Cuan los motivos estéticos y morales del cine surrealista de René Clair o Francis Picabia, con una bella metáfora visual inicial en blanco y negro que contextualiza al espectador sobre el desapego del amor infantil, en este caso, del príncipe Sigfrido, se da apertura formal a la obra.
Esa primera sobrecogedora imagen lírica de uniones arbitrarias entre planos, nos conecta con la escenografía del artista plástico Ernest Pignon. Un decorado simple en elementos, pero de fuerza corpuscular en su esencia, sobre todo, gracias a los resultados de una iluminación efectista y bien dirigida.
El minimalista palacio del primer acto se matiza con el colorido del vestuario de Philippe Guillotel que, sobre las tablas de la sala principal del Teatro Nacional, irrumpe con arrojo y elegancia a través de las técnicas clásicas y contemporáneas que, los treinta bailarines de Les Ballets de Monte Carlo, apoyados en la imperecedera música de Chaikowsky, realizan con ejemplar virtuosismo.
La perfección de giros mortales, como los del Bufón amigo de Sigfrido, son sólo el previo dramático para la entrada del malvado mago Rothbart, ahora transformado en una dominante y seductora reina de las tinieblas, cuyos brazos se convierten en la danza de dos acólitos, que se funden con ella en cada uno de sus pasos.
Así, la coreografía inicial de Petipa e Ivanov deja paso al ritmo moderno protagonizado por los bailarines que, en un segundo y tercer acto, se debaten con sus miedos, anhelos y contradicciones, entre lo racional y lo irracional. Un torrente de emociones en donde tiene cabida el miedo, la frustración, el rechazo pero también la comicidad y lo absurdo, exagerando las circunstancias de la narrativa clásica.
Una puesta en escena moderna y transgresora, envuelta por el azar y los imprevistos fantásticos, que nada tiene que ver con la primera presentación en el Teatro Bolshói de Moscú allá por 1877 de esta pieza universal. Eso sí, la eterna lucha del bien y del mal, protagonizada por el príncipe Sigfrido y Odette se mantiene. El cómo es la diferencia. Maillot se decanta por enfatizar los contrastes. El blanco es símbolo de la belleza y pureza de Odette.
El negro, la maldad y la oscuridad de Odile. El dorado, la opulencia, el control, y la vanidad, del rey y la reina.

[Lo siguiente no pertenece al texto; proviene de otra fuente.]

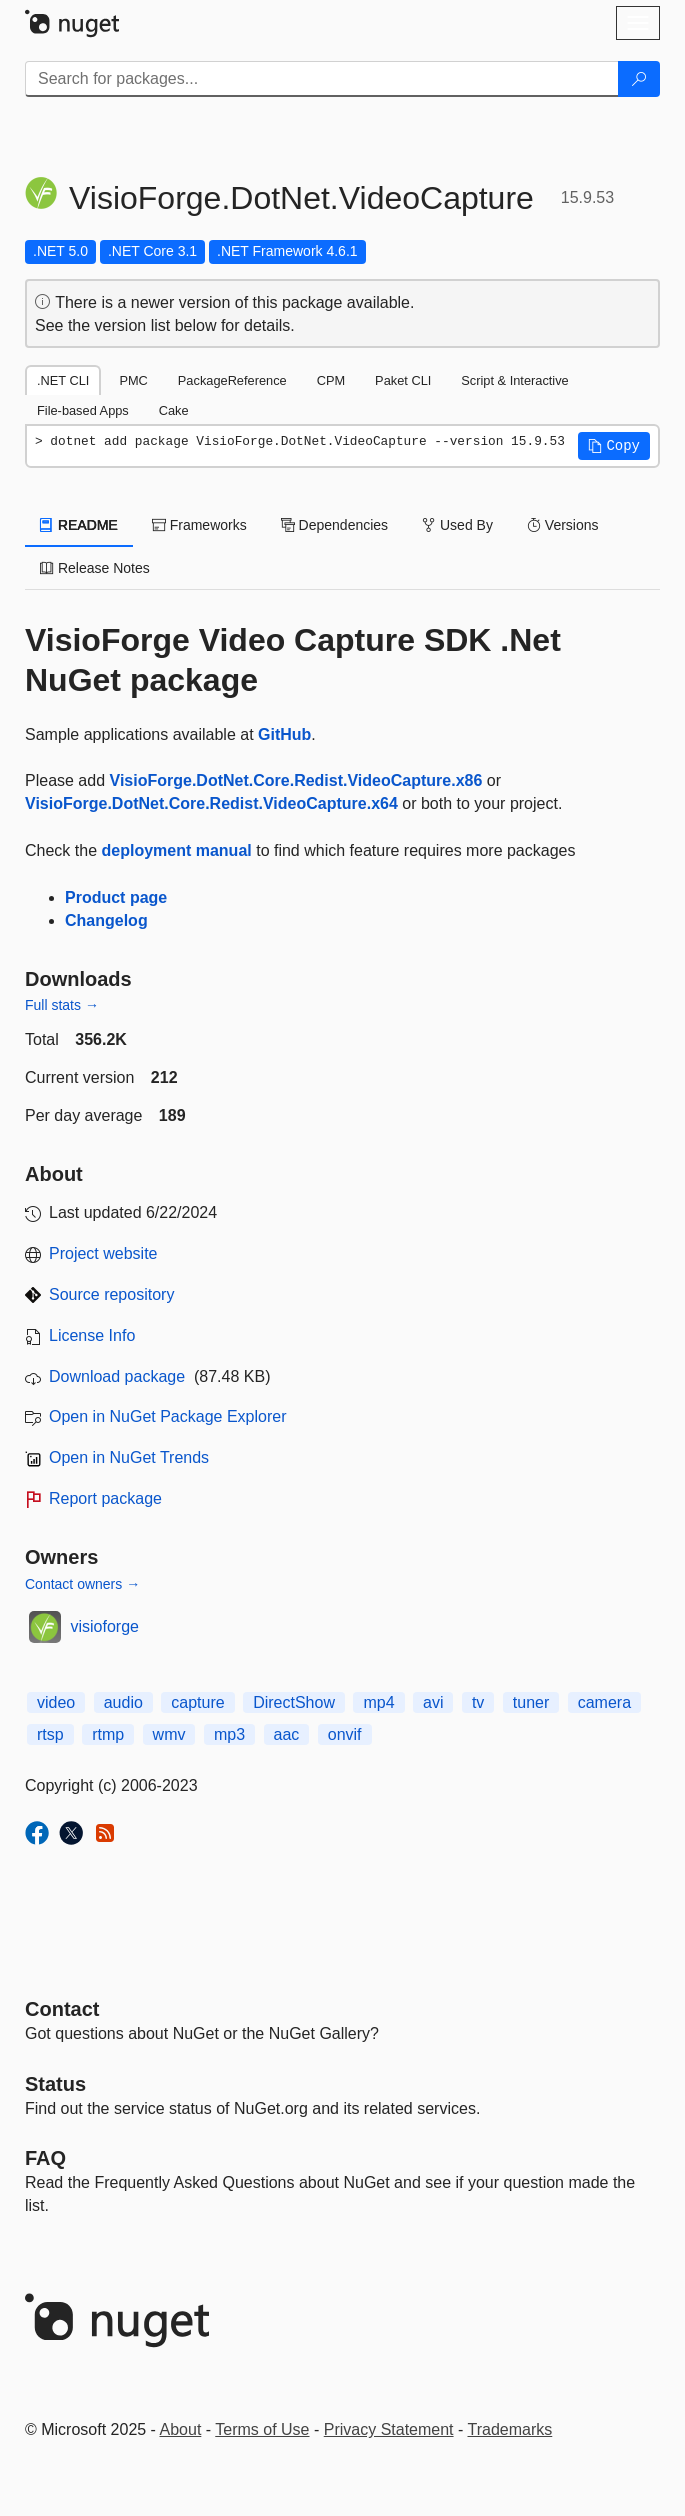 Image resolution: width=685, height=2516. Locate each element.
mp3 (229, 1734)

Una obra transgresora en efecto pero que conserva el clasicismo de la técnica académica. El final deja absorto al espectador que, de forma natural, se ve envuelto en una trama intensa, cuyo desenlace se desvanece ante sus ojos, en un efecto visual único e irrepetible que arranca inexorablemente el aplauso del público. Lástima que semejante espectáculo no tuviera la interpretación sinfónica en vivo de la pieza del célebre compositor ruso.